──────── Data excerpts ────────

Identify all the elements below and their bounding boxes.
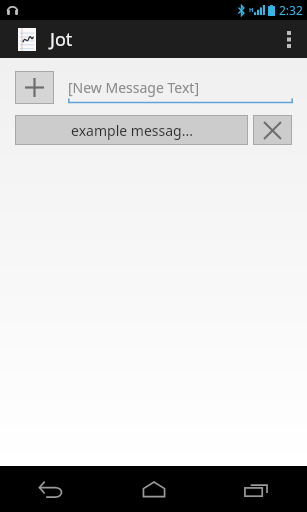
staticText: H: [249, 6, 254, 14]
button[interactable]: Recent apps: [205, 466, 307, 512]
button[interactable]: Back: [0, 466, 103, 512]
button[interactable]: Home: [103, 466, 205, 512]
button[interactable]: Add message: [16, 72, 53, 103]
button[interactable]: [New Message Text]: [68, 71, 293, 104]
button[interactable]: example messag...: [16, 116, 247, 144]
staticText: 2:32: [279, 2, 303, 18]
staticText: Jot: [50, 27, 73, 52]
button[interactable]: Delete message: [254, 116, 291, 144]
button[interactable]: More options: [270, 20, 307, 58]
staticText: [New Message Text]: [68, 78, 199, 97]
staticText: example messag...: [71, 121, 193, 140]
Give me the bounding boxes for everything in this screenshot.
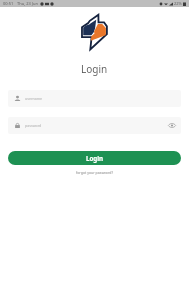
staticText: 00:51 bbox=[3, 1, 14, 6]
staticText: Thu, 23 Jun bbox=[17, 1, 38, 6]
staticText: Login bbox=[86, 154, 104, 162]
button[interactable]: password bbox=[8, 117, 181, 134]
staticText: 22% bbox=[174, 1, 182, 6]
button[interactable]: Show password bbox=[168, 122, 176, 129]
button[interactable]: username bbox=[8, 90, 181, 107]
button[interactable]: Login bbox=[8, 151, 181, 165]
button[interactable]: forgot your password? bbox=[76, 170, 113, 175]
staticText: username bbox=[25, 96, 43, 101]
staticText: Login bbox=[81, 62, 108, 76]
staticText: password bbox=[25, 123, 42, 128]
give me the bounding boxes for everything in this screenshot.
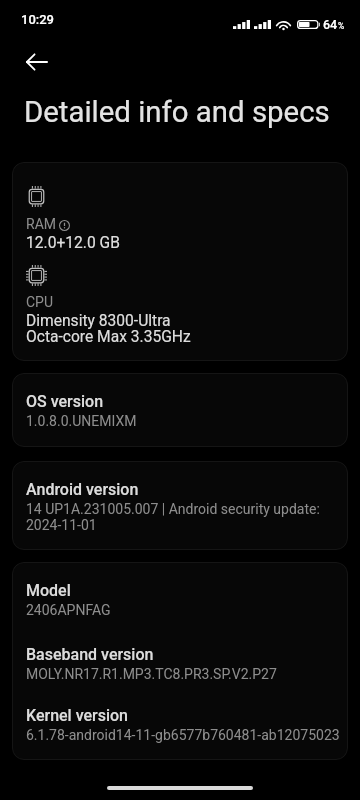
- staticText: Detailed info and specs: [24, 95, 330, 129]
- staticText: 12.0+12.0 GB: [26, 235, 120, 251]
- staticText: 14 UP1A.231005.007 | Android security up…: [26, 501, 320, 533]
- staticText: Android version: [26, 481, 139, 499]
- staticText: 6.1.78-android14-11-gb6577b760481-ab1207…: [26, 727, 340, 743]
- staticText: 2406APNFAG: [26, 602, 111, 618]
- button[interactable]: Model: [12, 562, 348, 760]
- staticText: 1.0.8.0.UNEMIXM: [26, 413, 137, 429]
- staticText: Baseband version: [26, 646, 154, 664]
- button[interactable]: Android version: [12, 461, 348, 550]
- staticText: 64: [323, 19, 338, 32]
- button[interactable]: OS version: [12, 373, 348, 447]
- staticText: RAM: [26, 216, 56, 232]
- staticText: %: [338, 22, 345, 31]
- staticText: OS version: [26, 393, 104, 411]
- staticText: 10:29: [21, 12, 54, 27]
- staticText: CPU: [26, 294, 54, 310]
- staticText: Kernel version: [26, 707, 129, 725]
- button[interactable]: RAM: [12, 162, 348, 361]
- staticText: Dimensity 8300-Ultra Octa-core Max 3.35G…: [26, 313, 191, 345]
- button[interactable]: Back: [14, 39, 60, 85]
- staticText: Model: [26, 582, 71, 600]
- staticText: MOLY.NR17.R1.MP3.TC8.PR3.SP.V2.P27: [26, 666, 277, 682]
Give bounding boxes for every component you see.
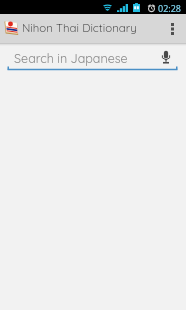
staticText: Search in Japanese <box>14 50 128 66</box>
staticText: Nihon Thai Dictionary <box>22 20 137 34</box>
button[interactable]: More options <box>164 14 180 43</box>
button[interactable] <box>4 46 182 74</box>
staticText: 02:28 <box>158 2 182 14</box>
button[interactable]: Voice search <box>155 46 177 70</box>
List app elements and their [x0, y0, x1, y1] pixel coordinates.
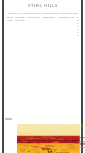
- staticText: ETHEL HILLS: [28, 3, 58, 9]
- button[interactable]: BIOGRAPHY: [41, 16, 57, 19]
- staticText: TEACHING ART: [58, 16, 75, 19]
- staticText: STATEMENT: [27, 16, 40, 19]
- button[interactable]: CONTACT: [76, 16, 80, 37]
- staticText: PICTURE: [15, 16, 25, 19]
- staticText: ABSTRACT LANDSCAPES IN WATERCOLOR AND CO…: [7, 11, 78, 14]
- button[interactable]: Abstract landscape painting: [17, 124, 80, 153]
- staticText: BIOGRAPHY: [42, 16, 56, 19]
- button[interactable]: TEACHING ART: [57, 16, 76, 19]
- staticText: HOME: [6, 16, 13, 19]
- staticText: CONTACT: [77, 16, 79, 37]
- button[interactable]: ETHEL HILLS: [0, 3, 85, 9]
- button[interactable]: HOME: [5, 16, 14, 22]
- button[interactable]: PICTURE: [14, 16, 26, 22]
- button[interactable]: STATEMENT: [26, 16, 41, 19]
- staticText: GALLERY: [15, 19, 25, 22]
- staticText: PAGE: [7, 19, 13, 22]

────────

:: Brief ::
Your task is to output the material word for word while leaving out every image.

:: Your solution ::
Identify all the elements below and their bounding boxes.
staticText: H: [249, 6, 254, 14]
button[interactable]: Recent apps: [205, 466, 307, 512]
button[interactable]: Back: [0, 466, 103, 512]
button[interactable]: Home: [103, 466, 205, 512]
button[interactable]: Add message: [16, 72, 53, 103]
button[interactable]: [New Message Text]: [68, 71, 293, 104]
button[interactable]: example messag...: [16, 116, 247, 144]
staticText: 2:32: [279, 2, 303, 18]
staticText: Jot: [50, 27, 73, 52]
button[interactable]: Delete message: [254, 116, 291, 144]
button[interactable]: More options: [270, 20, 307, 58]
staticText: [New Message Text]: [68, 78, 199, 97]
staticText: example messag...: [71, 121, 193, 140]
Give me the bounding boxes for everything in this screenshot.
staticText: 00:51 bbox=[3, 1, 14, 6]
staticText: Thu, 23 Jun bbox=[17, 1, 38, 6]
staticText: Login bbox=[86, 154, 104, 162]
button[interactable]: password bbox=[8, 117, 181, 134]
staticText: 22% bbox=[174, 1, 182, 6]
button[interactable]: Show password bbox=[168, 122, 176, 129]
button[interactable]: username bbox=[8, 90, 181, 107]
button[interactable]: Login bbox=[8, 151, 181, 165]
button[interactable]: forgot your password? bbox=[76, 170, 113, 175]
staticText: username bbox=[25, 96, 43, 101]
staticText: Login bbox=[81, 62, 108, 76]
staticText: password bbox=[25, 123, 42, 128]
give me the bounding boxes for everything in this screenshot.
- staticText: Detailed info and specs: [24, 95, 330, 129]
- staticText: 12.0+12.0 GB: [26, 235, 120, 251]
- staticText: 14 UP1A.231005.007 | Android security up…: [26, 501, 320, 533]
- staticText: Android version: [26, 481, 139, 499]
- staticText: 6.1.78-android14-11-gb6577b760481-ab1207…: [26, 727, 340, 743]
- staticText: 2406APNFAG: [26, 602, 111, 618]
- button[interactable]: Model: [12, 562, 348, 760]
- staticText: 1.0.8.0.UNEMIXM: [26, 413, 137, 429]
- staticText: Baseband version: [26, 646, 154, 664]
- button[interactable]: Android version: [12, 461, 348, 550]
- staticText: 64: [323, 19, 338, 32]
- button[interactable]: OS version: [12, 373, 348, 447]
- staticText: RAM: [26, 216, 56, 232]
- staticText: %: [338, 22, 345, 31]
- staticText: OS version: [26, 393, 104, 411]
- staticText: 10:29: [21, 12, 54, 27]
- staticText: CPU: [26, 294, 54, 310]
- staticText: Kernel version: [26, 707, 129, 725]
- button[interactable]: RAM: [12, 162, 348, 361]
- staticText: Dimensity 8300-Ultra Octa-core Max 3.35G…: [26, 313, 191, 345]
- button[interactable]: Back: [14, 39, 60, 85]
- staticText: Model: [26, 582, 71, 600]
- staticText: MOLY.NR17.R1.MP3.TC8.PR3.SP.V2.P27: [26, 666, 277, 682]
Give bounding boxes for every component you see.
staticText: Search in Japanese <box>14 50 128 66</box>
staticText: Nihon Thai Dictionary <box>22 20 137 34</box>
button[interactable]: More options <box>164 14 180 43</box>
button[interactable] <box>4 46 182 74</box>
staticText: 02:28 <box>158 2 182 14</box>
button[interactable]: Voice search <box>155 46 177 70</box>
List app elements and their [x0, y0, x1, y1] pixel coordinates.
- staticText: ETHEL HILLS: [28, 3, 58, 9]
- button[interactable]: BIOGRAPHY: [41, 16, 57, 19]
- staticText: TEACHING ART: [58, 16, 75, 19]
- staticText: STATEMENT: [27, 16, 40, 19]
- button[interactable]: CONTACT: [76, 16, 80, 37]
- staticText: PICTURE: [15, 16, 25, 19]
- staticText: ABSTRACT LANDSCAPES IN WATERCOLOR AND CO…: [7, 11, 78, 14]
- button[interactable]: Abstract landscape painting: [17, 124, 80, 153]
- staticText: BIOGRAPHY: [42, 16, 56, 19]
- button[interactable]: TEACHING ART: [57, 16, 76, 19]
- staticText: HOME: [6, 16, 13, 19]
- staticText: CONTACT: [77, 16, 79, 37]
- button[interactable]: ETHEL HILLS: [0, 3, 85, 9]
- button[interactable]: HOME: [5, 16, 14, 22]
- button[interactable]: PICTURE: [14, 16, 26, 22]
- button[interactable]: STATEMENT: [26, 16, 41, 19]
- staticText: GALLERY: [15, 19, 25, 22]
- staticText: PAGE: [7, 19, 13, 22]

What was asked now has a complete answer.